Body Temperature Regulation Problems May Prevent MS Patients From Exercising

shutterstock_180557219Exercise is a good way for MS patients to manage some symptoms associated with the said disease. But the rise in body temperature associated with exercise can also temporarily cause some symptoms to get worse. Researchers also recently discovered that the body temperature increase during exercise may be worse for people with MS as compared to healthy subjects.

Researchers at Southern Methodist University, working with colleagues from University of Sydney, set out to determine how moderate exercise may affect MS patients as compared to healthy individuals. Mu Huang, senior lead of the said study, and a team of researchers sought out to conduct exercise tests on five patients with MS and five healthy control subjects. The participants were made to cycle for 30-60 minutes inside a temperature-controlled room.

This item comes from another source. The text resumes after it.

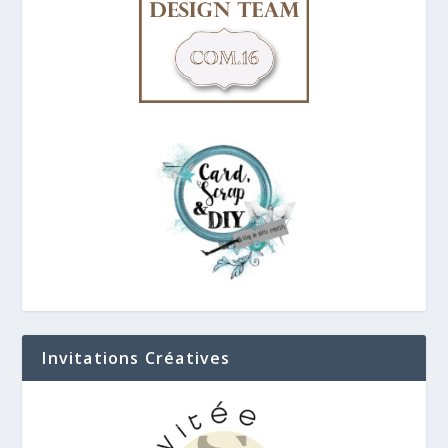
Invitations Créatives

The researchers found out that sweating took longer to start and with the sweat rate lower among the MS patients compared to the healthy participants. The difference in temperature regulation in the body caused a greater core body temperature among MS patients compared to the healthy controls. This condition of the body overheating may cause the MS symptoms to temporarily get worse. In a way, this can have an impact in discouraging MS patients from exercising further.

The researchers further said, “While preliminary, these findings suggest that a larger rise in body temperature seen in MS patients is due to a lower sweat rate and a delay in the start of sweating thereby limiting the body’s ability to cool itself down. A greater understanding of how MS affects the body’s ability to dissipate heat during exercise will provide insight into ways of reducing the impact of heat intolerance and improving the safety and benefit of exercise for MS patients.”

Mu Huang presented the results of the study, in a poster session at the Experimental Biology meeting last April 29.